Windows is only downloaded once because I clicked the link in the web UI to download it. There were 0 downloads prior and no additional downloads until CDN sync completed ~1.5hrs after upload

jakirkham commented 1 year ago

Noticing this with cuda-nvcc number 1 on ppc64le (other packages uploaded at the same time are already available):

Package has been up for ~1.75hrs, but is not available from CDN (getting missing package errors when requesting it)
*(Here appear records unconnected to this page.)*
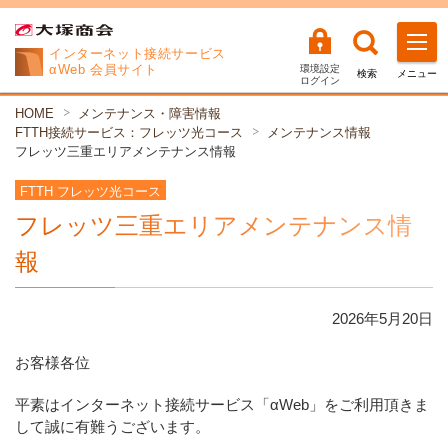
インターネット
接続サービス
αWeb 会員サイト
環境設定
検索
メニュー
ログイン
HOME
メンテナンス・障害情報
FTTH接続サービス：フレッツ光コース
メンテナンス情報
フレッツ三重エリアメンテナンス情報
FTTH フレッツ光コース
フレッツ三重エリアメンテナンス情
報
2026年
5
月
20
日
お客様各位
平素はインターネット接続サービス「αWeb」をご利用頂きま
して誠に有難うございます。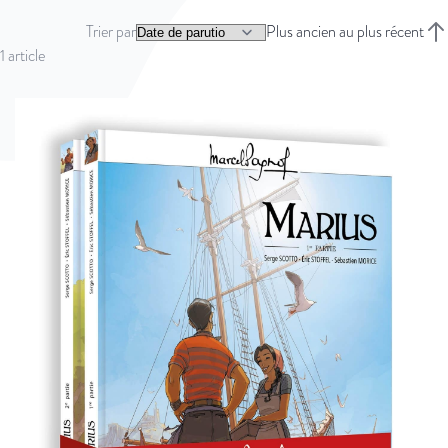
Trier par
Plus ancien au plus récent
Trie
1
article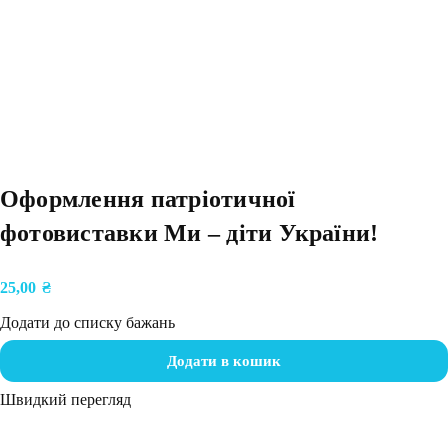
Оформлення патріотичної
фотовиставки Ми – діти України!
25,00
₴
Додати до списку бажань
Додати в кошик
Швидкий перегляд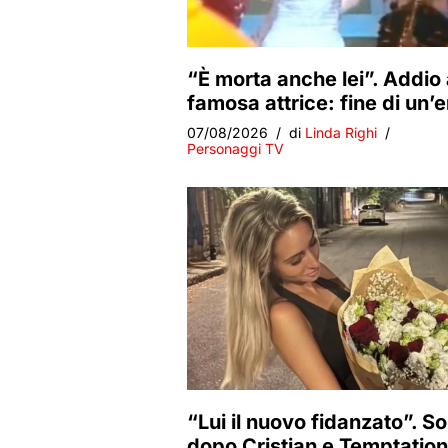
“È morta anche lei”. Addio 
famosa attrice: fine di un’e
07/08/2026
di
Linda Righi
Personaggi TV
“Lui il nuovo fidanzato”. S
dopo Cristian e Temptation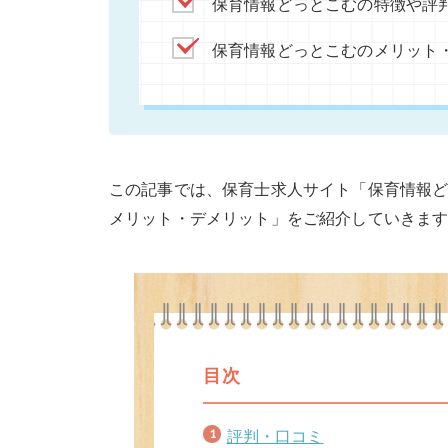
保育情報どっとこむの特徴や評
保育情報どっとこむのメリット
この記事では、保育士求人サイト「保育情報
メリット・デメリット」をご紹介していきま
目次
評判・口コミ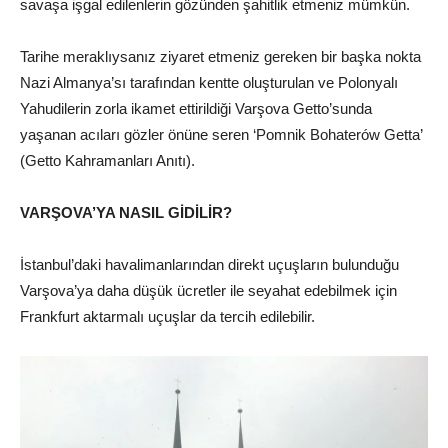
savaşa işgal edilenlerin gözünden şahitlik etmeniz mümkün.
Tarihe meraklıysanız ziyaret etmeniz gereken bir başka nokta
Nazi Almanya’sı tarafından kentte oluşturulan ve Polonyalı
Yahudilerin zorla ikamet ettirildiği Varşova Getto’sunda
yaşanan acıları gözler önüne seren ‘Pomnik Bohaterów Getta’
(Getto Kahramanları Anıtı).
VARŞOVA’YA NASIL GİDİLİR?
İstanbul’daki havalimanlarından direkt uçuşların bulunduğu
Varşova’ya daha düşük ücretler ile seyahat edebilmek için
Frankfurt aktarmalı uçuşlar da tercih edilebilir.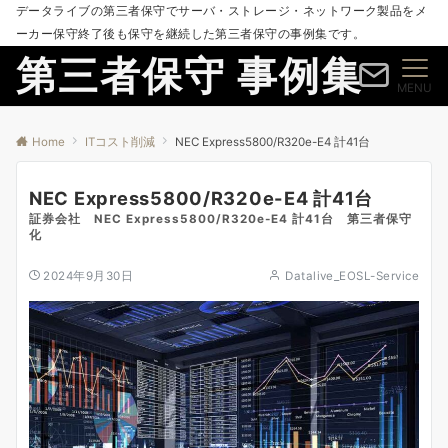
データライブの第三者保守でサーバ・ストレージ・ネットワーク製品をメ
ーカー保守終了後も保守を継続した第三者保守の事例集です。
第三者保守 事例集
MENU
Home
ITコスト削減
NEC Express5800/R320e-E4 計41台
NEC Express5800/R320e-E4 計41台
証券会社 NEC Express5800/R320e-E4 計41台 第三者保守
化
2024年9月30日
Datalive_EOSL-Service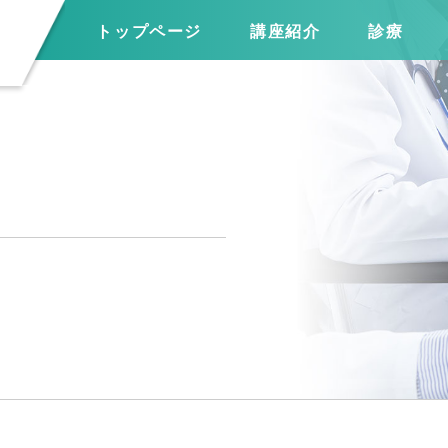
トップページ
講座紹介
診療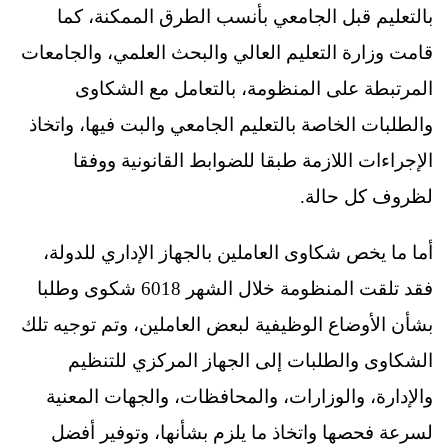
بالتعليم قبل الجامعي بأنسب الطرق الممكنة، كما
قامت وزارة التعليم العالي والبحث العلمي، والجامعات
المرتبطة على المنظومة، بالتعامل مع الشكاوى
والطلبات الخاصة بالتعليم الجامعي والبت فيها، واتخاذ
الإجراءات اللازمة طبقا للضوابط القانونية ووفقا
لظروف كل حالة.
أما ما يخص شكاوى العاملين بالجهاز الإداري للدولة،
فقد تلقت المنظومة خلال الشهر 6018 شكوى وطلبا
بشأن الأوضاع الوظيفية لبعض العاملين، وتم توجيه تلك
الشكاوى والطلبات إلى الجهاز المركزي للتنظيم
والإدارة، والوزارات، والمحافظات، والجهات المعنية
لسرعة فحصها واتخاذ ما يلزم بشأنها، وتوفير أفضل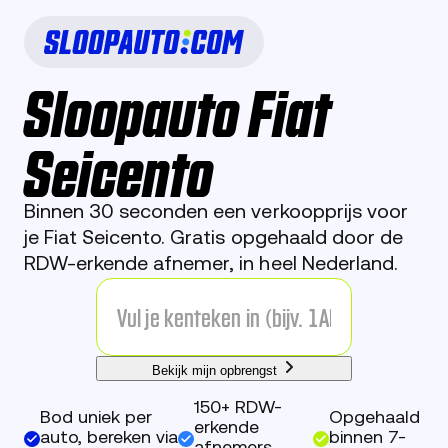
Sloopauto Fiat
Seicento
Binnen 30 seconden een verkoopprijs voor
je Fiat Seicento. Gratis opgehaald door de
RDW-erkende afnemer, in heel Nederland.
Bekijk mijn opbrengst
150+ RDW-
Bod uniek per
Opgehaald
erkende
auto, bereken via
binnen 7-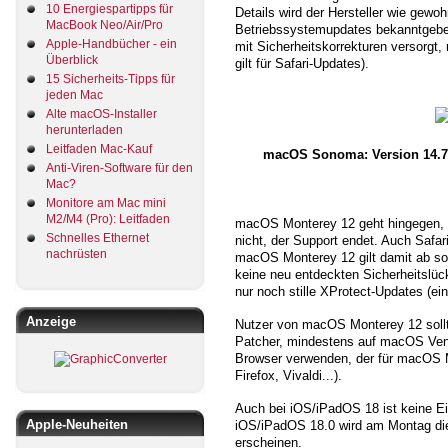
10 Energiespartipps für
Details wird der Hersteller wie gewoh
MacBook Neo/Air/Pro
Betriebssystemupdates bekanntgebe
Apple-Handbücher - ein
mit Sicherheitskorrekturen versorg
Überblick
gilt für Safari-Updates).
15 Sicherheits-Tipps für
jeden Mac
Alte macOS-Installer
herunterladen
Leitfaden Mac-Kauf
macOS Sonoma: Version 14.7 
Anti-Viren-Software für den
Mac?
Monitore am Mac mini
M2/M4 (Pro): Leitfaden
macOS Monterey 12 geht hingegen,
Schnelles Ethernet
nicht, der Support endet. Auch Safa
nachrüsten
macOS Monterey 12 gilt damit ab sof
keine neu entdeckten Sicherheitslü
nur noch stille XProtect-Updates (ei
Anzeige
Nutzer von macOS Monterey 12 soll
Patcher, mindestens auf macOS Vent
Browser verwenden, der für macOS M
Firefox, Vivaldi...).
Auch bei iOS/iPadOS 18 ist keine Ei
Apple-Neuheiten
iOS/iPadOS 18.0 wird am Montag die 
erscheinen.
Screenshot: Screen Shot 2023-04-19 at 3 45 11 PM
leofang commented 1 year ago

FYI it took >60 mins to reflect a simple channel label change: https://github.com/conda-forge/admin-requests/pull/710#issuecomment-1520547532

beckermr commented 1 year ago

I want to chime in here that I am seeing CDN sync times on the conda-forge status page of over 15 minutes on a regular basis now.

barabo commented 1 year ago

@dholth and I are going to sync on this early next week. Something does seem to be going on - we'll get to the bottom of it.

jakirkham commented 1 year ago

Thanks Carl! 🙏

Please let us know if you need anything 🙂

dholth commented 1 year ago

We've shortened the cron interval so that updates should happen more frequently. Keep an eye on it and we'll see whether any other part of the pipeline is delayed.

barabo commented 1 year ago

The cron interval was every 10 minutes, which was fine when the job reliably ran in under 7 minutes. It recently started going over 10 for some runs, so we shortened it to 2.

I'm still looking at the logs to see if there's a way to speed it up.

jakirkham commented 1 year ago

Ok would be interested to know why the script is taking longer. AIUI there was some work in the past to cutdown the script runtime pretty significantly

jezdez commented 1 year ago

Looking at this, I'm uncertain if we've come to a conclusion, @barabo do you think we can close this?

jakirkham commented 1 year ago

Reading Carl's last comment, my (potentially incorrect) understanding is the cron job used for mirroring is starting to take longer. The cause for this is unknown and being investigated. So not yet fully resolved

dholth commented 1 year ago

I'm not too worried about it yet. The cron job used to take 6-7 minutes, and now it sometimes takes a little longer (which would have caused a 10 minute delay in the past); but sometimes it still runs in < 10 minutes. We should try to vacuum the databases at least.

jakirkham commented 1 year ago

If it is reliably mirroring at 10min intervals great, the issues mentioned above were when +1hr mirroring times were seen

m3vaz commented 1 year ago

@jakirkham @leofang we're still seeing these issues with packages that were posted 23 hours ago e.g. cuda-python.

barabo commented 1 year ago

Looking into the nvidia clone worker right now. It appears to have gotten stuck 18 hours ago and needed a restart. I believe it's done updating now.

m3vaz commented 1 year ago

@barabo Confirmed, I see the packages now.

Is there a way we could check on sync status for a given channel? (for when we hit similar issues in the future)

barabo commented 1 year ago

I believe you can do something like this to get a sense for when a channel subdir was last updated.

curl -Is https://conda.anaconda.org/nvidia/linux-64/repodata.json | grep last-modified
last-modified: Thu, 29 Jun 2023 18:35:12 GMT

It won't work if there are no new packages in linux-64 for that channel, but if you know that's what you're looking for it should be a good test.

m3vaz commented 1 year ago

Can we assume that the update job takes ~10 minutes and is run every 10 minutes (as referenced earlier in the issue)?

jakirkham commented 1 year ago

cc @adibbley (for awareness)

barabo commented 1 year ago

conda-forge syncs every 10 minutes, but I think the nvidia channel (and a few others) only sync every 20 minutes. We can look into increasing that cadence, if necessary.

jakirkham commented 1 year ago

We are seeing this issue with the nvidia channel again. Could someone please take a look?

cc @raydouglass

jezdez commented 1 year ago

@jakirkham we're looking into it

jezdez commented 10 months ago

This was resolved at the time, closing.